**Task details:** Show the lines below that contain the string "SpeedUp".

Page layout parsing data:

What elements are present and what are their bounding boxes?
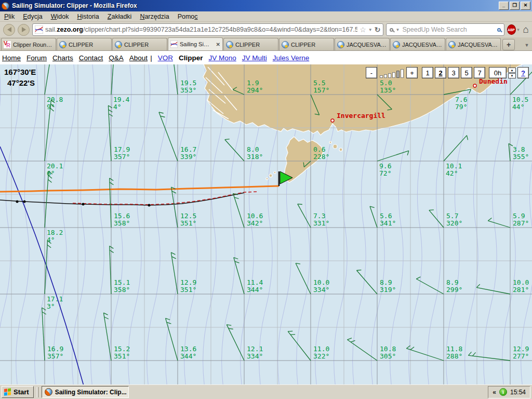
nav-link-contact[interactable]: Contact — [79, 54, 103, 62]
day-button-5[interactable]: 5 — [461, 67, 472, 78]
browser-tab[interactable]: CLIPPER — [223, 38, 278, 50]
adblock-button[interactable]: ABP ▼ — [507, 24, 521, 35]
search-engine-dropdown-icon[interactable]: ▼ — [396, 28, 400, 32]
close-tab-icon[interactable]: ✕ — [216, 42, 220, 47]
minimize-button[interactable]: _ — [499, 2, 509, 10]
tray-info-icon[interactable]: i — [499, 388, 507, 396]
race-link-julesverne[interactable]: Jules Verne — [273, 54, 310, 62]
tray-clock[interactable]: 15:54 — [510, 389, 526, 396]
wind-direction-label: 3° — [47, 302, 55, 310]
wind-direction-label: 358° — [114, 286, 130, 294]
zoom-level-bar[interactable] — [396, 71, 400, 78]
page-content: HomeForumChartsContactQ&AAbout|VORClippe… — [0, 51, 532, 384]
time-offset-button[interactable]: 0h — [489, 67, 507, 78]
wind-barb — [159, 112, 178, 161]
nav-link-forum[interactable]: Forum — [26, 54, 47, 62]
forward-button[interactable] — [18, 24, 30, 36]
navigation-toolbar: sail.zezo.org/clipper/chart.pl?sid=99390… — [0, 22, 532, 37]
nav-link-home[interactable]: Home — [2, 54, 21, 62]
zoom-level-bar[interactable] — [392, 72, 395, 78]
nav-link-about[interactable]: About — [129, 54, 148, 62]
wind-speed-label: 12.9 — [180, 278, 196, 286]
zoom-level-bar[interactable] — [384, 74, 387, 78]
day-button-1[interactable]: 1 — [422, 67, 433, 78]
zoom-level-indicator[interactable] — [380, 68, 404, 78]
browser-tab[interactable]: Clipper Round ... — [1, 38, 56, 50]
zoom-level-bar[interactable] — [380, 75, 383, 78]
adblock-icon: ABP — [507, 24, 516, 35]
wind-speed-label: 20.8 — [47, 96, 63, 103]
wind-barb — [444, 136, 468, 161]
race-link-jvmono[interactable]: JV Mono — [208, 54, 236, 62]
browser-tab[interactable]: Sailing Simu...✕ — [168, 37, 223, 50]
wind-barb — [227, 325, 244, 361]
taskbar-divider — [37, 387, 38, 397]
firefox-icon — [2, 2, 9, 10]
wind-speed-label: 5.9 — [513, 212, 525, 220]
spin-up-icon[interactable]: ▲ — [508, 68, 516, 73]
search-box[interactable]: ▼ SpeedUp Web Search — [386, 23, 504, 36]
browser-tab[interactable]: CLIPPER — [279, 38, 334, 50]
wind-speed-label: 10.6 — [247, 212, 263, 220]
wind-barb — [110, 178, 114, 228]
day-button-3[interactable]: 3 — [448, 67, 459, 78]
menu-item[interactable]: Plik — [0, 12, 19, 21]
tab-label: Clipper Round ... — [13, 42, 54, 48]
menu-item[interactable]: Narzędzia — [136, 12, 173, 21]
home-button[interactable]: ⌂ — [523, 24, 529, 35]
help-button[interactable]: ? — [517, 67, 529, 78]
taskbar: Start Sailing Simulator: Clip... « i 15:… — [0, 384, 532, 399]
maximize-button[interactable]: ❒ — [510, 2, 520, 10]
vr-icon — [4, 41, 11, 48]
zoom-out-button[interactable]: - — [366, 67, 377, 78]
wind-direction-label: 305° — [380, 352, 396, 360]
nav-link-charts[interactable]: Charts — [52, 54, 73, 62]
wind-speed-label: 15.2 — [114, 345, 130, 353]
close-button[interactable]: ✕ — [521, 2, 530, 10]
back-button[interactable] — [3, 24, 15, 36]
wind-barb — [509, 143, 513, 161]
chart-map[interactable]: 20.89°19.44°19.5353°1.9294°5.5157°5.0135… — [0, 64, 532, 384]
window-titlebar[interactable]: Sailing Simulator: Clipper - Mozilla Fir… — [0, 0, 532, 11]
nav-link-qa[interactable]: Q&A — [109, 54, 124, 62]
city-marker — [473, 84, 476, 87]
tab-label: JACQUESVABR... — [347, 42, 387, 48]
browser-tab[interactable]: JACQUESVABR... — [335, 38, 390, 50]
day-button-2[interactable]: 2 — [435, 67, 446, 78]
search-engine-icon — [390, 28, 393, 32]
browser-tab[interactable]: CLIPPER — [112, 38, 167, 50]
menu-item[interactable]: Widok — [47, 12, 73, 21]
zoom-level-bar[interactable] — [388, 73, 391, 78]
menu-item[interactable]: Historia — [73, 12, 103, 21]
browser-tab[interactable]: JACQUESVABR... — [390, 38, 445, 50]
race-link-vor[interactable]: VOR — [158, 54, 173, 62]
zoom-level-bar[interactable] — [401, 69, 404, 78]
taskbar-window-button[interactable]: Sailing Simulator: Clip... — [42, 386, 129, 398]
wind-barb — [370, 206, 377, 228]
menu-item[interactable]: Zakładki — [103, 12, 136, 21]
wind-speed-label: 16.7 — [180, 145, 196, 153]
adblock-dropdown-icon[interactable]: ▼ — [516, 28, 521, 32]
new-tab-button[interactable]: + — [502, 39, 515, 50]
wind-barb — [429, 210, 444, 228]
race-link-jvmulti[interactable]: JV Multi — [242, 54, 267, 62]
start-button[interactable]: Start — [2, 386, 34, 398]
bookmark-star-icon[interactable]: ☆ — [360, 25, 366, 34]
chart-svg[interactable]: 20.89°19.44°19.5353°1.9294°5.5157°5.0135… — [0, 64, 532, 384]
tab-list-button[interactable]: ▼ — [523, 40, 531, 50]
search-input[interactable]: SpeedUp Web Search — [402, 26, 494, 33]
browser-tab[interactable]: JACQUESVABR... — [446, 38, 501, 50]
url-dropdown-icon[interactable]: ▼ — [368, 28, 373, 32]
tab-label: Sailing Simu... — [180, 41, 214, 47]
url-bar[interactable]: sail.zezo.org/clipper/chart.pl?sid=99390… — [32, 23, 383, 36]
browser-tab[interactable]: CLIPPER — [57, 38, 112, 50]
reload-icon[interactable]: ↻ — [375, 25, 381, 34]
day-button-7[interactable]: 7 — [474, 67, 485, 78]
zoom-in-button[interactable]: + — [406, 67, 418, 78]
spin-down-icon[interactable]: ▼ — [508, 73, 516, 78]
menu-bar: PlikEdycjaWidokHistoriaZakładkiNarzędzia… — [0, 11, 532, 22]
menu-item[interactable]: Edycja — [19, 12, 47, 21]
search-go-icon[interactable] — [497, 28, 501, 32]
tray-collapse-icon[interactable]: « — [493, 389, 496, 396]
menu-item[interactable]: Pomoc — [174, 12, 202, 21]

**Task answer:**
search-box[interactable]: ▼ SpeedUp Web Search — [386, 23, 504, 36]
search-input[interactable]: SpeedUp Web Search — [402, 26, 494, 33]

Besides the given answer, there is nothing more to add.